I despise money. It ties my head in knots when I even think about the stuff.  Despite that, I had a conversation with some non-writer friends this week that made me realize just how grateful I am for the stuff.

The premise of the conversation was that, as a society, we use money to evaluate a person’s worth. Being a relatively new and unknown author, not only don’t I make a lot of money, but the temporal and causal disconnect between the act of writing and receiving money is huge. And so, when I look at my writing, I have to find other measures of value for the endeavor to feel worthwhile. One person in the conversation agreed that money isn’t an accurate reflection of value, while the other suggested I look into various paying part-time positions so that I would feel worthwhile. For her, money was a reflection of value. And as it turns out, all of us were right.

Money is what we use to obtain those things that are necessary for life and comfort. Money procures housing, heat, clean water, electricity, internet, electronic communication tools, food, etc. – the necessities of modern life. Money is very important to us for that reason. If you are doing an activity that neither directly provides for your family nor is paying money with which to support your family, then what good are you? As long as your family is in need of money for the necessities, money DOES reflect the value of your activity.

But what about when you aren’t in need of money for the necessities? I live a modest life and am by no means rich. A house burglar would find nothing to fence but a couple of aging computers. But we have enough to provide for our necessities for the foreseeable future. When we reached that point, money became meaningless to me. I couldn’t stand the thought of working harder and harder at a job I didn’t enjoy in order to keep making more and more money that I could get by without. And so I left my illustrious career as a health care lawyer in order to write full-time – to pursue value that was not measured in money.

Some say that I earned this opportunity because I worked hard and saved money, but I know it was chance as much as anything else. I am fortunate to pursue my passion rather than pursuing money, but it is only because of money that I am here. And so to that money – stuff providing the necessities – I am very grateful.

 

Day 17 of Gratitude – 1751 words

I am still sick. Sick enough that it’s hard to concentrate but not so sick that I am unconscious. It makes me antsy in my grogginess to know that hours and days are slipping by without my usual contributions to my writing or my home. As far as home, I have to face that no one would want me cooking them food right now. Nor do I have the energy to stand up that long. Which leaves writing…

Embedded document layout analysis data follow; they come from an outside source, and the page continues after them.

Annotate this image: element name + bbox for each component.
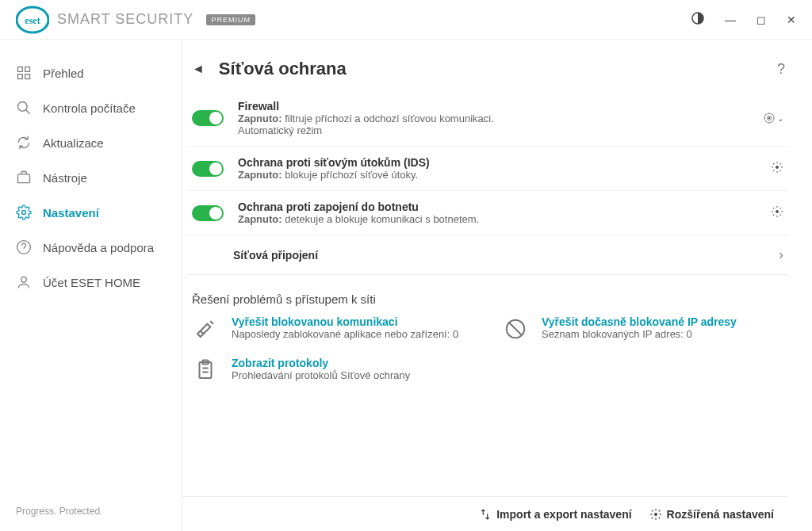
botnet-toggle[interactable] [192,205,224,221]
maximize-button[interactable]: ◻ [756,13,766,26]
back-arrow-icon[interactable]: ◄ [192,62,205,76]
help-icon [16,239,32,255]
sidebar-item-scan[interactable]: Kontrola počítače [0,90,182,125]
ids-toggle[interactable] [192,161,224,177]
trouble-sub: Seznam blokovaných IP adres: 0 [542,328,737,340]
import-export-icon [479,508,492,521]
briefcase-icon [16,170,32,185]
setting-extra: Automatický režim [238,124,494,136]
troubleshoot-grid: Vyřešit blokovanou komunikaci Naposledy … [187,315,788,384]
setting-sub: Zapnuto: filtruje příchozí a odchozí síť… [238,113,494,124]
svg-rect-3 [18,67,23,72]
sidebar-item-label: Kontrola počítače [43,101,136,115]
svg-point-11 [17,241,31,254]
gear-small-icon [649,508,662,521]
help-question-icon[interactable]: ? [777,61,788,78]
svg-line-8 [26,110,30,114]
logo-wrap: eset SMART SECURITY PREMIUM [16,3,255,36]
setting-sub: Zapnuto: blokuje příchozí síťové útoky. [238,169,430,181]
svg-point-14 [768,117,771,120]
svg-rect-5 [18,74,23,79]
main-panel: ◄ Síťová ochrana ? Firewall Zapnuto: fil… [182,40,812,531]
page-title: Síťová ochrana [219,59,347,79]
trouble-link[interactable]: Vyřešit blokovanou komunikaci [232,315,458,328]
trouble-blocked-ips: Vyřešit dočasně blokované IP adresy Sezn… [502,315,788,342]
svg-point-13 [21,277,27,282]
trouble-blocked-comm: Vyřešit blokovanou komunikaci Naposledy … [192,315,478,342]
brand-text: SMART SECURITY [57,11,193,28]
window-controls: ― ◻ ✕ [691,12,804,27]
sidebar-item-label: Nástroje [43,171,87,185]
refresh-icon [16,135,32,151]
sidebar-item-label: Účet ESET HOME [43,276,140,289]
overview-icon [16,65,32,81]
setting-ids: Ochrana proti síťovým útokům (IDS) Zapnu… [187,147,788,191]
search-icon [16,100,32,116]
sidebar-item-label: Přehled [43,67,84,80]
ids-gear-icon[interactable] [771,161,783,176]
sidebar-item-label: Aktualizace [43,136,104,150]
import-export-link[interactable]: Import a export nastavení [479,508,631,521]
setting-title: Ochrana proti síťovým útokům (IDS) [238,156,430,169]
svg-point-7 [18,102,28,112]
bottom-bar: Import a export nastavení Rozšířená nast… [182,496,788,531]
close-button[interactable]: ✕ [787,13,796,26]
premium-badge: PREMIUM [206,14,255,25]
svg-point-15 [776,166,779,169]
svg-point-10 [22,211,26,215]
app-header: eset SMART SECURITY PREMIUM ― ◻ ✕ [0,0,812,40]
setting-botnet: Ochrana proti zapojení do botnetu Zapnut… [187,191,788,235]
ban-icon [502,315,529,342]
brand-prefix: SMART [57,11,115,27]
sidebar-item-update[interactable]: Aktualizace [0,125,182,160]
trouble-link[interactable]: Vyřešit dočasně blokované IP adresy [542,315,737,328]
sidebar: Přehled Kontrola počítače Aktualizace Ná… [0,40,182,531]
eset-logo-icon: eset [16,3,49,36]
botnet-gear-icon[interactable] [771,205,783,220]
svg-rect-4 [25,67,30,72]
clipboard-icon [192,357,219,384]
setting-sub: Zapnuto: detekuje a blokuje komunikaci s… [238,213,479,225]
chevron-down-icon: ⌄ [777,114,783,123]
svg-rect-9 [18,174,30,183]
firewall-toggle[interactable] [192,110,224,126]
brand-suffix: SECURITY [115,11,193,27]
wrench-icon [192,315,219,342]
trouble-sub: Naposledy zablokované aplikace nebo zaří… [232,328,458,340]
advanced-settings-link[interactable]: Rozšířená nastavení [649,508,774,521]
nav-row-title: Síťová připojení [233,249,318,262]
sidebar-item-label: Nápověda a podpora [43,241,154,254]
user-icon [16,274,32,290]
sidebar-item-tools[interactable]: Nástroje [0,160,182,195]
sidebar-item-help[interactable]: Nápověda a podpora [0,230,182,265]
setting-firewall: Firewall Zapnuto: filtruje příchozí a od… [187,90,788,147]
setting-title: Firewall [238,100,494,113]
svg-rect-6 [25,74,30,79]
trouble-logs: Zobrazit protokoly Prohledávání protokol… [192,357,478,384]
minimize-button[interactable]: ― [725,13,736,26]
svg-text:eset: eset [25,15,40,26]
svg-point-23 [654,513,657,516]
svg-line-18 [510,323,522,335]
sidebar-item-settings[interactable]: Nastavení [0,195,182,230]
sidebar-item-overview[interactable]: Přehled [0,55,182,90]
sidebar-item-label: Nastavení [43,206,99,220]
network-connections-row[interactable]: Síťová připojení › [187,235,788,275]
sidebar-footer: Progress. Protected. [0,491,182,531]
contrast-icon[interactable] [691,12,704,27]
gear-icon [16,204,32,220]
chevron-right-icon: › [779,246,783,263]
svg-point-16 [776,210,779,213]
setting-title: Ochrana proti zapojení do botnetu [238,201,479,213]
sidebar-item-account[interactable]: Účet ESET HOME [0,265,182,300]
trouble-sub: Prohledávání protokolů Síťové ochrany [232,369,410,381]
firewall-gear-dropdown[interactable]: ⌄ [763,112,783,124]
troubleshoot-heading: Řešení problémů s přístupem k síti [192,292,788,306]
trouble-link[interactable]: Zobrazit protokoly [232,357,410,369]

I wrote 1751 words in the mystery/thriller I’m working on today. On a typical day, I write between 3000-4000. On a good day, I can get to 6000. Granted, this book is tough to write, but under 2000 isn’t much.  But today, I am grateful for the 1751 strings of characters. It means I’m still contributing, even though I’m sick.

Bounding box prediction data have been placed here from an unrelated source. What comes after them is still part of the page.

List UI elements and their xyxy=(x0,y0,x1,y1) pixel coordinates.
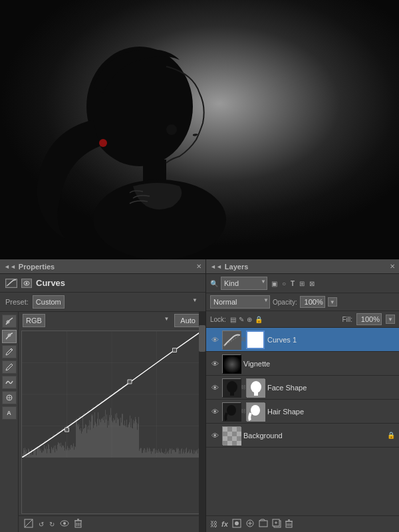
layer-row-vignette[interactable]: 👁 Vignette xyxy=(206,352,399,376)
properties-scrollbar[interactable] xyxy=(199,312,205,532)
color-sampler-tool[interactable] xyxy=(2,391,17,404)
layer-mask-hairshape xyxy=(246,402,265,421)
svg-point-31 xyxy=(227,381,237,393)
svg-point-4 xyxy=(166,124,177,135)
layer-row-hairshape[interactable]: 👁 ⛓ Hair Shap xyxy=(206,400,399,424)
photo-canvas xyxy=(0,0,399,259)
layer-name-vignette: Vignette xyxy=(243,360,395,368)
add-mask-btn[interactable] xyxy=(232,519,241,529)
pencil-tool[interactable] xyxy=(2,345,17,358)
lock-all-icon[interactable]: 🔒 xyxy=(255,316,263,323)
layers-panel: ◄◄ Layers ✕ 🔍 Kind ▼ ▣ ○ T ⊞ ⊠ xyxy=(206,259,399,532)
properties-header: ◄◄ Properties ✕ xyxy=(0,259,205,274)
layer-kind-shape-icon[interactable]: ⊞ xyxy=(298,279,306,288)
svg-point-19 xyxy=(63,522,66,525)
blend-row: Normal ▼ Opacity: ▼ xyxy=(206,293,399,311)
properties-close-btn[interactable]: ✕ xyxy=(196,263,201,270)
svg-point-10 xyxy=(26,282,28,284)
lock-position-icon[interactable]: ⊕ xyxy=(247,316,252,323)
lock-label: Lock: xyxy=(210,316,226,323)
preset-label: Preset: xyxy=(5,298,29,306)
layer-kind-text-icon[interactable]: T xyxy=(289,279,296,288)
layer-row-faceshape[interactable]: 👁 ⛓ Face Shap xyxy=(206,376,399,400)
properties-title: Properties xyxy=(19,263,55,271)
layer-name-faceshape: Face Shape xyxy=(267,384,395,392)
pencil-tool-2[interactable] xyxy=(2,360,17,374)
curves-visibility-btn[interactable] xyxy=(21,279,32,288)
opacity-arrow[interactable]: ▼ xyxy=(328,297,337,307)
svg-point-34 xyxy=(251,381,261,393)
layer-kind-adjustment-icon[interactable]: ○ xyxy=(281,279,287,288)
curves-bottom-bar: ↺ ↻ xyxy=(19,515,205,532)
layers-footer: ⛓ fx xyxy=(206,515,399,532)
layer-kind-smart-icon[interactable]: ⊠ xyxy=(308,279,316,288)
lock-transparent-icon[interactable]: ▤ xyxy=(230,316,236,323)
svg-rect-42 xyxy=(232,427,237,432)
kind-row: 🔍 Kind ▼ ▣ ○ T ⊞ ⊠ xyxy=(206,274,399,293)
preset-select[interactable]: Custom xyxy=(33,295,65,309)
svg-rect-48 xyxy=(237,441,241,446)
preset-row: Preset: Custom ▼ xyxy=(0,293,205,312)
delete-layer-btn[interactable] xyxy=(285,519,293,529)
svg-rect-41 xyxy=(223,427,227,432)
layer-mask-curves1 xyxy=(246,331,265,349)
lock-image-icon[interactable]: ✎ xyxy=(239,316,244,323)
new-group-btn[interactable] xyxy=(259,519,268,529)
curves-adjustment-icon xyxy=(5,279,17,288)
svg-rect-29 xyxy=(223,355,241,374)
new-layer-btn[interactable] xyxy=(272,519,281,529)
layer-kind-pixel-icon[interactable]: ▣ xyxy=(270,279,279,288)
layers-title: Layers xyxy=(225,263,248,271)
add-adjustment-btn[interactable] xyxy=(245,519,255,529)
layer-visibility-curves1[interactable]: 👁 xyxy=(210,336,219,344)
layer-name-hairshape: Hair Shape xyxy=(267,408,395,416)
svg-point-5 xyxy=(99,139,107,147)
svg-rect-6 xyxy=(6,279,17,287)
layer-thumb-faceshape xyxy=(222,378,241,397)
layer-row-background[interactable]: 👁 Background 🔒 xyxy=(206,424,399,448)
layer-visibility-vignette[interactable]: 👁 xyxy=(210,360,219,368)
channel-select[interactable]: RGB xyxy=(23,314,45,327)
auto-button[interactable]: Auto xyxy=(174,314,201,327)
layer-row-curves1[interactable]: 👁 ⛓ Curves 1 xyxy=(206,328,399,352)
point-tool[interactable] xyxy=(2,330,17,343)
layers-arrows: ◄◄ xyxy=(210,263,222,270)
properties-panel: ◄◄ Properties ✕ xyxy=(0,259,206,532)
svg-rect-32 xyxy=(230,392,234,396)
layer-visibility-faceshape[interactable]: 👁 xyxy=(210,384,219,392)
layer-thumb-vignette xyxy=(222,354,241,373)
curves-label: Curves xyxy=(36,278,65,288)
curves-header: Curves xyxy=(0,274,205,293)
delete-btn[interactable] xyxy=(73,518,83,530)
layer-visibility-background[interactable]: 👁 xyxy=(210,432,219,440)
visibility-btn[interactable] xyxy=(59,519,70,529)
svg-point-39 xyxy=(251,405,260,416)
opacity-input[interactable] xyxy=(300,296,325,308)
fill-arrow[interactable]: ▼ xyxy=(386,315,395,324)
undo-btn[interactable]: ↻ xyxy=(48,520,56,529)
channel-row: RGB ▼ Auto xyxy=(19,312,205,329)
smooth-tool[interactable] xyxy=(2,376,17,389)
select-point-btn[interactable] xyxy=(23,518,35,530)
search-icon: 🔍 xyxy=(210,280,218,287)
layers-close-btn[interactable]: ✕ xyxy=(390,263,395,270)
background-lock-icon: 🔒 xyxy=(387,432,395,439)
curves-graph[interactable] xyxy=(21,331,203,514)
curves-graph-area: RGB ▼ Auto xyxy=(19,312,205,532)
layers-header: ◄◄ Layers ✕ xyxy=(206,259,399,274)
properties-arrows: ◄◄ xyxy=(4,263,16,270)
svg-point-37 xyxy=(227,405,236,416)
curves-tools: A xyxy=(0,312,19,532)
layer-mask-faceshape xyxy=(246,378,265,397)
sample-auto-tool[interactable] xyxy=(2,315,17,328)
kind-select[interactable]: Kind xyxy=(221,277,267,290)
layer-visibility-hairshape[interactable]: 👁 xyxy=(210,408,219,416)
text-label-tool[interactable]: A xyxy=(2,406,17,420)
reset-btn[interactable]: ↺ xyxy=(37,520,45,529)
link-layers-btn[interactable]: ⛓ xyxy=(210,520,217,528)
svg-rect-43 xyxy=(227,432,232,436)
blend-mode-select[interactable]: Normal xyxy=(210,295,270,309)
fill-label: Fill: xyxy=(342,316,352,323)
fill-input[interactable] xyxy=(356,313,382,325)
fx-btn[interactable]: fx xyxy=(221,520,228,528)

Day 13 of Gratitude – “The Boy Who Lived!”

The Harry Potter series inspires my writing – but not as in, “I’m going to write a series just like JK Rowling’s.” Rather, Harry Potter demonstrated to an entire generation and more such things as loyalty, integrity, courage, and mercy at a time when we, their parents, had the best of intentions of instilling those values in our children but our (over) commitment to ensuring their material well-being left little time for doing it well.

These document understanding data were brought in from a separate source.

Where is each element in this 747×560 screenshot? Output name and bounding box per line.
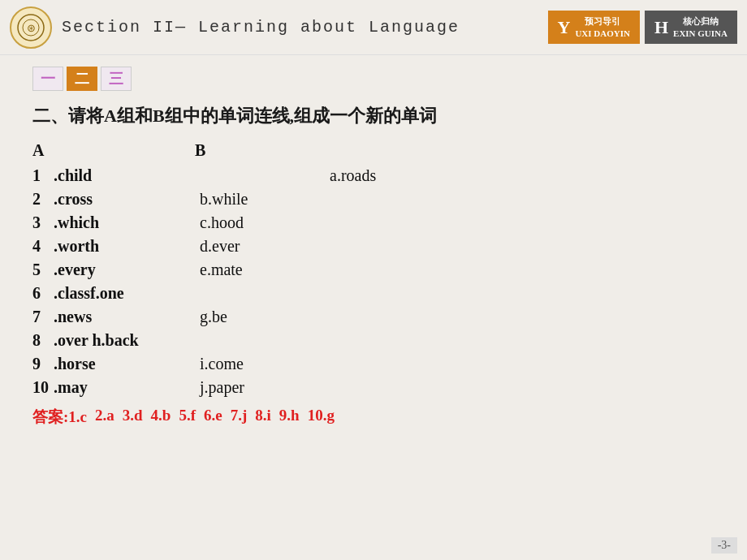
section-title: 二、请将A组和B组中的单词连线,组成一个新的单词	[32, 104, 715, 128]
main-content: 一 二 三 二、请将A组和B组中的单词连线,组成一个新的单词 A B 1 .ch…	[0, 55, 747, 439]
word-b: i.come	[200, 355, 297, 373]
table-row: 5 .every e.mate	[32, 261, 715, 279]
header: ⊛ Section II— Learning about Language Y …	[0, 0, 747, 55]
word-num: 6	[32, 284, 54, 303]
answer-item: 答案:1.c	[32, 407, 87, 428]
word-num: 1	[32, 166, 54, 185]
answer-row: 答案:1.c 2.a 3.d 4.b 5.f 6.e 7.j 8.i 9.h 1…	[32, 407, 715, 428]
badge-h-letter: H	[654, 17, 668, 38]
answer-item: 8.i	[255, 407, 271, 428]
table-row: 2 .cross b.while	[32, 190, 715, 209]
word-b: g.be	[200, 308, 297, 326]
col-a-header: A	[32, 141, 195, 160]
table-row: 3 .which c.hood	[32, 213, 715, 232]
word-num: 8	[32, 331, 54, 350]
tab-3[interactable]: 三	[101, 67, 132, 91]
word-a: .which	[54, 213, 167, 232]
word-b: e.mate	[200, 261, 297, 279]
word-a: .over h.back	[54, 331, 167, 350]
word-exercise: A B 1 .child a.roads 2 .cross b.while 3 …	[32, 141, 715, 428]
badge-summary: H 核心归纳 EXIN GUINA	[645, 11, 737, 44]
word-a: .every	[54, 261, 167, 279]
word-b: b.while	[200, 190, 297, 209]
table-row: 4 .worth d.ever	[32, 237, 715, 256]
header-title: Section II— Learning about Language	[62, 18, 460, 37]
word-b: j.paper	[200, 378, 297, 397]
table-row: 7 .news g.be	[32, 308, 715, 326]
answer-item: 5.f	[179, 407, 196, 428]
badge-y-text: 预习导引 UXI DAOYIN	[575, 15, 630, 39]
word-num: 4	[32, 237, 54, 256]
word-b: d.ever	[200, 237, 297, 256]
answer-item: 9.h	[279, 407, 300, 428]
word-b: c.hood	[200, 213, 297, 232]
word-a: .worth	[54, 237, 167, 256]
word-a: .cross	[54, 190, 167, 209]
tab-2[interactable]: 二	[67, 67, 97, 91]
word-num: 3	[32, 213, 54, 232]
word-num: 10	[32, 378, 54, 397]
word-num: 7	[32, 308, 54, 326]
table-row: 8 .over h.back	[32, 331, 715, 350]
badge-preview: Y 预习导引 UXI DAOYIN	[548, 11, 640, 44]
word-b: a.roads	[330, 166, 427, 185]
badge-y-letter: Y	[558, 17, 571, 38]
page-number: -3-	[711, 537, 737, 554]
table-row: 1 .child a.roads	[32, 166, 715, 185]
word-a: .may	[54, 378, 167, 397]
col-b-header: B	[195, 141, 205, 160]
word-a: .news	[54, 308, 167, 326]
answer-item: 10.g	[308, 407, 335, 428]
header-left: ⊛ Section II— Learning about Language	[10, 6, 460, 49]
word-rows: 1 .child a.roads 2 .cross b.while 3 .whi…	[32, 166, 715, 397]
table-row: 9 .horse i.come	[32, 355, 715, 373]
answer-item: 2.a	[95, 407, 114, 428]
table-row: 10 .may j.paper	[32, 378, 715, 397]
columns-header: A B	[32, 141, 715, 160]
tab-1[interactable]: 一	[32, 67, 63, 91]
word-a: .classf.one	[54, 284, 167, 303]
answer-item: 4.b	[151, 407, 171, 428]
badge-h-text: 核心归纳 EXIN GUINA	[673, 15, 728, 39]
word-num: 2	[32, 190, 54, 209]
word-num: 9	[32, 355, 54, 373]
answer-item: 7.j	[231, 407, 248, 428]
header-badges: Y 预习导引 UXI DAOYIN H 核心归纳 EXIN GUINA	[548, 11, 737, 44]
answer-item: 3.d	[123, 407, 143, 428]
svg-text:⊛: ⊛	[27, 22, 36, 34]
word-num: 5	[32, 261, 54, 279]
table-row: 6 .classf.one	[32, 284, 715, 303]
answer-item: 6.e	[204, 407, 222, 428]
word-a: .horse	[54, 355, 167, 373]
word-a: .child	[54, 166, 167, 185]
logo-icon: ⊛	[10, 6, 52, 49]
tab-row: 一 二 三	[32, 67, 715, 91]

JK Rowling probably doesn’t deserve all the credit, but I see the effect of the lessons of Harry Potter in our new adults – a group that is courageous and compassionate; diligent and responsible but not willing to sacrifice time with their loved ones for money or prestige.

My first set of novels, The Rothston series, also conveys a set of positive values. College students Kinzie and Greg face difficult decisions when those values clash and, like Harry Potter, it is the decisions they make in those instants give rise to who they truly are and what they believe. The panoply of values won’t be entirely revealed until the series ends – two books from now – and I don’t expect to reach an entire generation as JK Rowling did. But I am grateful for the example she set through “the boy who lived.” If I positively affect just one person, then I will consider my novels a tremendous success.